60 kJ is less than a car crash (180 kJ at 56 km/h), but because the impact area is extremely small, localized penetration occurs. The structural integrity of the windshield and engine intake is tested.
Summary
Key Points:
- Mandated by FAR/CS 25.631 — Bird impact resistance performance
- Model bird with SPH particles — Represents fluid-like deformation
- LS-DYNA SPH + Lagrangian coupling — Industry standard
- High-speed impact at 180–250 m/s — Pay attention to localized penetration
Bird Strike Impact Force Exceeds Imagination
When a 1.8kg bird collides with an aircraft at 800 km/h, the impact load reaches about 150 kN at its peak. FAR 25.571 mandates testing with a 1.8kg bird at flight speed, and for CFRP windshield certification tests, SPH method simulations using Abaqus became standardized among major Western manufacturers after the 2000s.
Computational Methods for Bird Strike
Bird Model Using SPH
SPH bird model in LS-DYNA:
```
*SECTION_SPH
1, 1.0, 0.0, 0.0, 0, 0
*MAT_NULL
1, 950. $ Density 950 kg/m3 (bird ≈ close to water)
*EOS_GRUNEISEN
1, 1480., ... $ Equation of state for water
*INITIAL_VELOCITY_SET
bird, 200000., 0., 0. $ 200 m/s (mm/ms)
```
Bird density is 950 kg/m³, close to water?
A bird's body is mostly water (70–80%). During high-speed deformation upon impact, the bird behaves as a fluid. The equation of state for water (EOS_GRUNEISEN) describes the pressure-density relationship.
Structure Side Modeling
Summary
SPH Method Changed Bird Strike Analysis
Traditional Lagrangian FEM had the problem of computational failure due to excessive deformation of the bird body mesh, but the situation changed completely after SPH (particle method) was implemented in LS-DYNA in the late 1990s. The bird body is modeled with an equation of state equivalent to water (Mie-Grüneisen model), and realistic pressure waveforms can be reproduced with about 5000 particles of particle diameter 0.003–0.005 m.
Bird Strike in Practice
Bird Strike Practice
Bird strike testing is mandatory for aircraft Type Certification (TC).
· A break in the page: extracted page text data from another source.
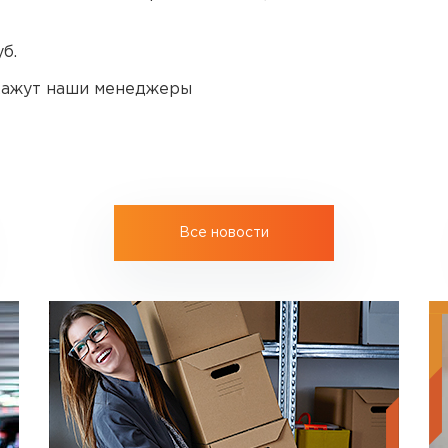
б.
скажут наши менеджеры
Все новости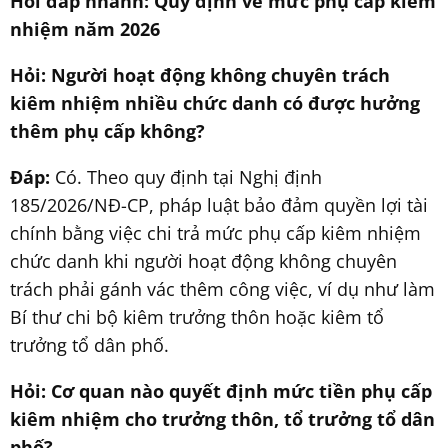
Hỏi đáp nhanh: Quy định về mức phụ cấp kiêm
nhiệm năm 2026
Hỏi: Người hoạt động không chuyên trách
kiêm nhiệm nhiều chức danh có được hưởng
thêm phụ cấp không?
Đáp:
Có. Theo quy định tại Nghị định
185/2026/NĐ-CP, pháp luật bảo đảm quyền lợi tài
chính bằng việc chi trả mức phụ cấp kiêm nhiệm
chức danh khi người hoạt động không chuyên
trách phải gánh vác thêm công việc, ví dụ như làm
Bí thư chi bộ kiêm trưởng thôn hoặc kiêm tổ
trưởng tổ dân phố.
Hỏi: Cơ quan nào quyết định mức tiền phụ cấp
kiêm nhiệm cho trưởng thôn, tổ trưởng tổ dân
phố?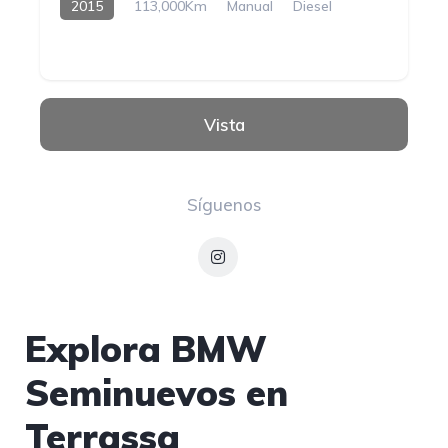
2015
113,000Km
Manual
Diesel
Vista
Síguenos
Explora BMW
Seminuevos en
Terrassa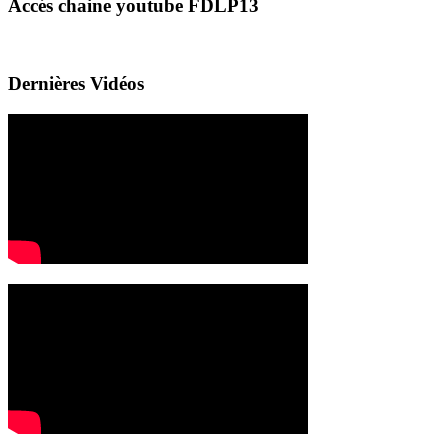
Accés chaine youtube FDLP13
Dernières Vidéos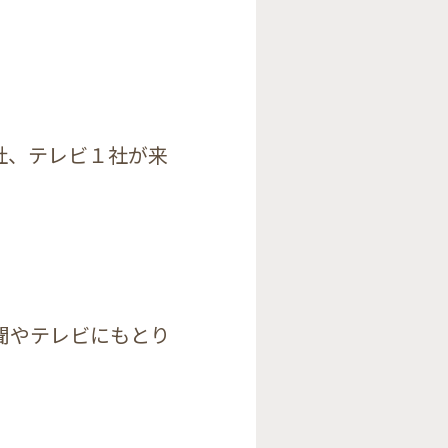
社、テレビ１社が来
聞やテレビにもとり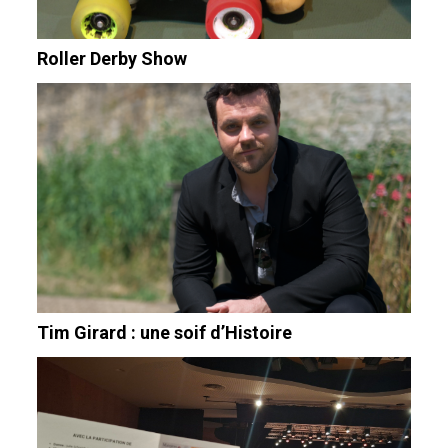
Roller Derby Show
Tim Girard : une soif d’Histoire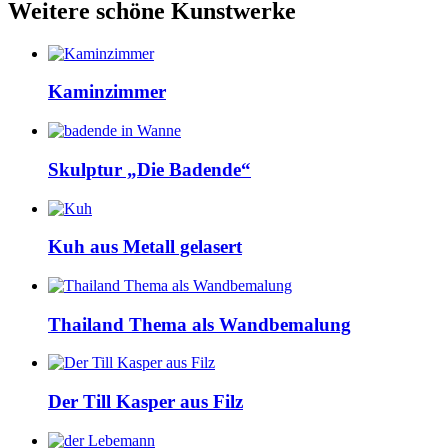
Weitere schöne Kunstwerke
Kaminzimmer
Skulptur „Die Badende“
Kuh aus Metall gelasert
Thailand Thema als Wandbemalung
Der Till Kasper aus Filz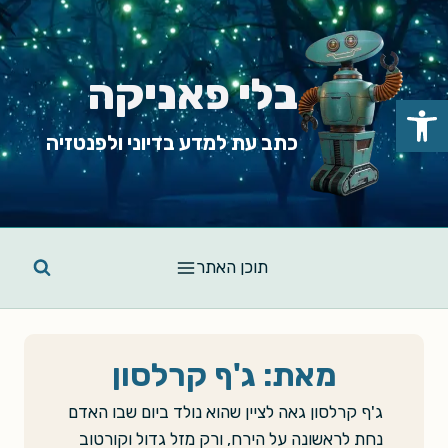
Ski
t
conten
בלי פאניקה
פתח סרגל נגישות
כתב עת למדע בדיוני ולפנטזיה
תוכן האתר
מאת: ג'ף קרלסון
ג'ף קרלסון גאה לציין שהוא נולד ביום שבו האדם
נחת לראשונה על הירח, ורק מזל גדול וקורטוב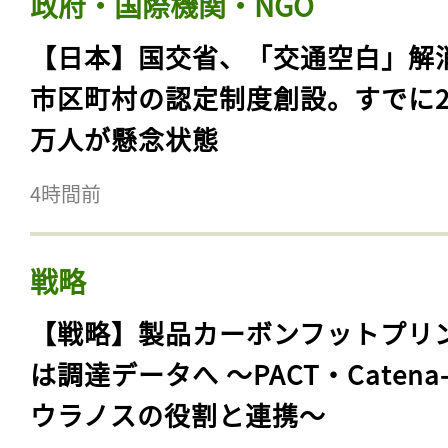
政府・国際機関・NGO
【日本】国交省、「交通空白」解
市区町村の認定制度創設。すでに23
万人が懸念状態
4時間前
戦略
【戦略】製品カーボンフットプリ
は調達データへ 〜PACT・Catena
ウラノスの役割と連携〜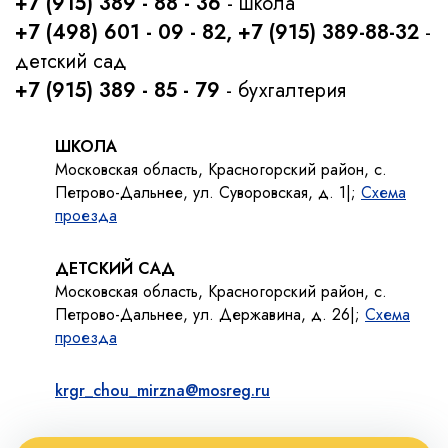
+7 (915) 389 - 88 - 36
- школа
+7 (498) 601 - 09 - 82, +7 (915) 389-88-32
-
детский сад
+7 (915) 389 - 85 - 79
- бухгалтерия
ШКОЛА
Московская область, Красногорский район, с.
Петрово-Дальнее, ул. Суворовская, д. 1|;
Схема
проезда
ДЕТСКИЙ САД
Московская область, Красногорский район, с.
Петрово-Дальнее, ул. Державина, д. 26|;
Схема
проезда
krgr_chou_mirzna@mosreg.ru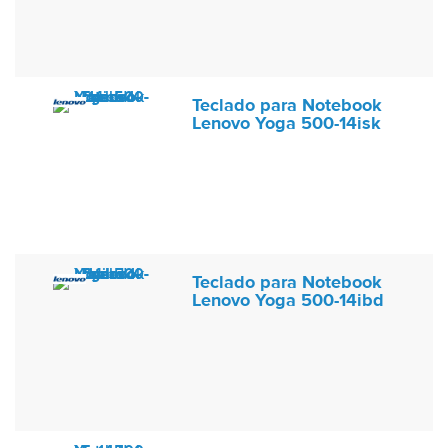
Teclado para Notebook
Lenovo Yoga 500-14isk
Teclado para Notebook
Lenovo Yoga 500-14ibd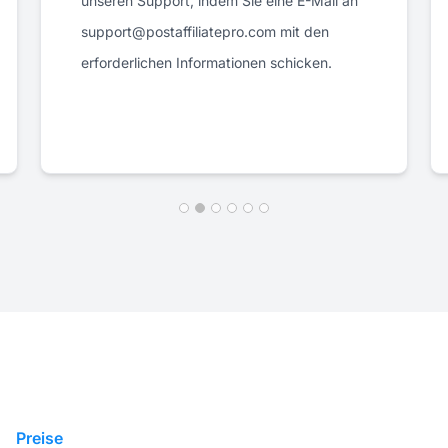
unseren Support, indem Sie eine E-Mail an
support@postaffiliatepro.com mit den
erforderlichen Informationen schicken.
Preise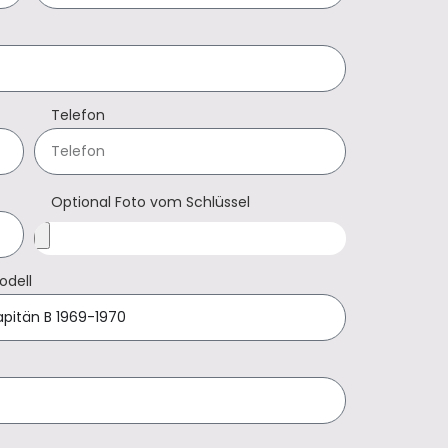
Telefon
Optional Foto vom Schlüssel
odell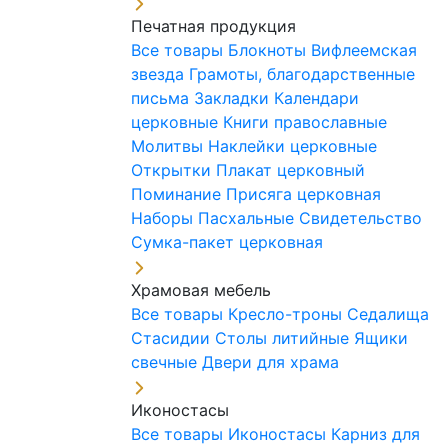
Печатная продукция
Все товары
Блокноты
Вифлеемская
звезда
Грамоты, благодарственные
письма
Закладки
Календари
церковные
Книги православные
Молитвы
Наклейки церковные
Открытки
Плакат церковный
Поминание
Присяга церковная
Наборы Пасхальные
Свидетельство
Сумка-пакет церковная
Храмовая мебель
Все товары
Кресло-троны
Седалища
Стасидии
Столы литийные
Ящики
свечные
Двери для храма
Иконостасы
Все товары
Иконостасы
Карниз для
Validate beforehand with FEM.
Practical Checklist
Is it a pass if there's no penetration?
For windshields, the criterion is "no penetration" (crew safety). For wing leading edges, the criterion is "ability to continue safe flight". Even without penetration, failure can occur if large deformation damages hydraulic lines, etc.
Engine Fan Testing is Common Worldwide
For bird strike certification based on EASA CS-E 800 standards, a 1.8kg bird is projected at high speed into the first-stage fan of a turbofan engine to confirm the engine can safely shut down. For the Boeing 787 GEnx-1B engine certification, parametric analysis covering over 200 incidence angle and velocity conditions was performed using ANSYS LS-DYNA before actual firing tests.
Bird Strike: Software & Solver Comparison
Bird Strike Tools
Which solver is most commonly used in the aerospace industry?
LS-DYNA dominates. The reason: excellent SPH implementation, mature bird strike models, and strong integration with CAD/CAM in the aircraft industry. However, Abaqus Explicit is gaining ground, especially in composite windshield analysis.
Bird Strike Simulation Data: Public Benchmark
The FAA and EASA have published reference test data for bird strike impact on aircraft structures. Academic institutions often use LS-DYNA with published material parameters (bird density 950 kg/m³, equation of state coefficients) to create reproducible benchmark models. This standardization is critical for regulatory acceptance of FEM-based certification.